BankChurn is a project designed to analyze and predict customer attrition (churning) from the Credit Card Dataset utilizing various Machine Learning Algorithms and Data Sampling Techniques. Below is a summary of the findings from the notebook.
This project utilized various Machine Learning Algorithms to classify if a customer would churn or not:
- KNN (k was chosen to be the sqrt of all samples was chosen, as shown to be best practice here).
- SGD (i.e. The SGD Classifier in Sklearn)
- Decision Trees
- Random Forest
- SVM
- Soft Voting Ensembles (See here). These were chosen primarily for being distinct from one another (except Random Forests and Decision Trees), and primarily to gauge the performance difference between different classical ML algorithms versus an Ensemble Method.

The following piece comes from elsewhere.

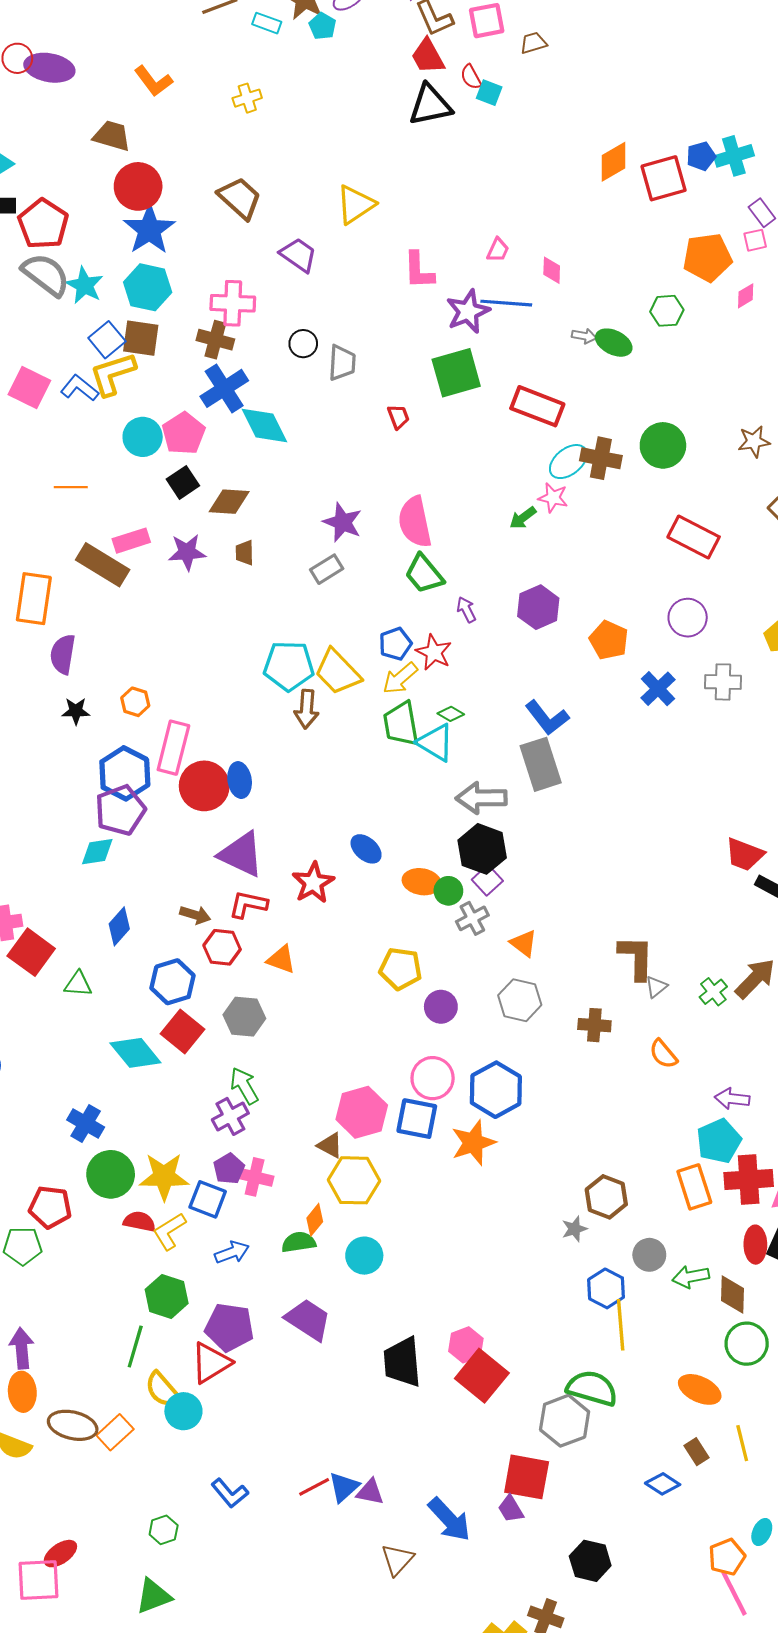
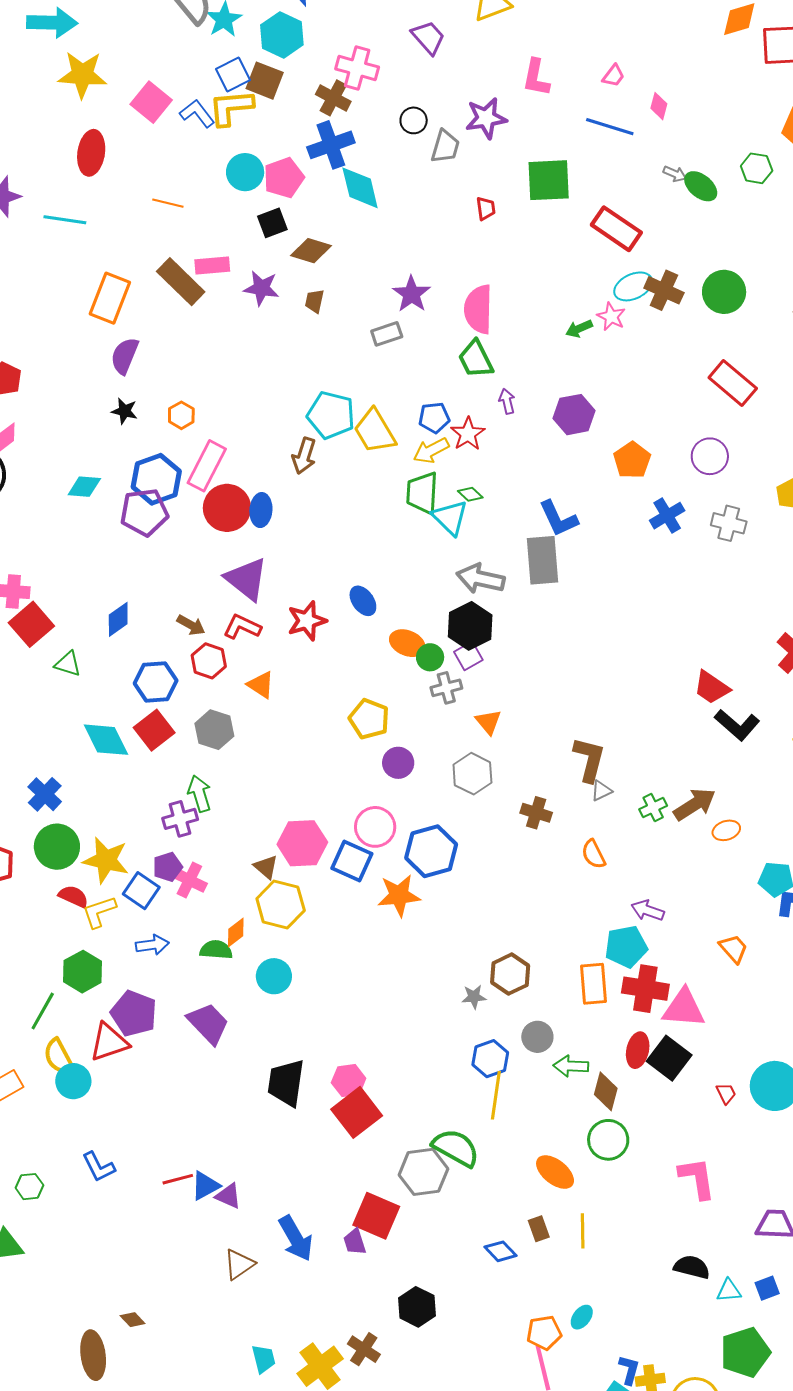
purple star: (468, 311) -> (486, 118), moved
brown arrow: (306, 709) -> (304, 456), moved
cyan diamond: (97, 852) -> (84, 487), moved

The Credit Card Dataset is largely unbalanced, with only 16% of customers being attrited vs 84% of non-attrited customers. This presents an issue in attempting to create a classifier for customers, as while classifiers may retain a high accuracy rating(~96% at most without sampling), they perform less adequately in terms of metrics such as recall (~80% at most without sampling). In other words, while classifiers may be excellent at predicting whether a customer will churn or not, the cases in which a customer does are far less accurate than if they do not.

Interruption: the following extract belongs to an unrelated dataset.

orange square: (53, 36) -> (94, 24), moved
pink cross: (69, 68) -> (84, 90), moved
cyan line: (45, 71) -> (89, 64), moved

In this regard, recall is the primary metric that will be maximized, as doing so would minimize the chance of false negatives in the prediction of customer churn when paired with accuracy. However, other metrics such as precision, F1 score, and PR curves were also considered. (More information is detailed in the notebook).
There are many solutions to the issue, but the solution that was employed was the use of Data Sampling, specifically- Random Over-Sampling, Random Under-Sampling, and SMOTE. The sampling techniques were chosen similarly to the classifiers, namely to compare naive sampling methods (i.e. over and under-sampling) to a more complex sampler (SMOTE).
Data Sampling largely mitigates the issues of an unbalanced dataset by simply balancing it. Depending on the sampler, the majority class is undersampled (i.e. culled), or the minority class receives artificial copies (oversampling, done in a slightly more sophisticated way in SMOTE).
Various multiprocessing steps such as removing certain multicollinear columns, standardizing the dataset, and more were undertaken.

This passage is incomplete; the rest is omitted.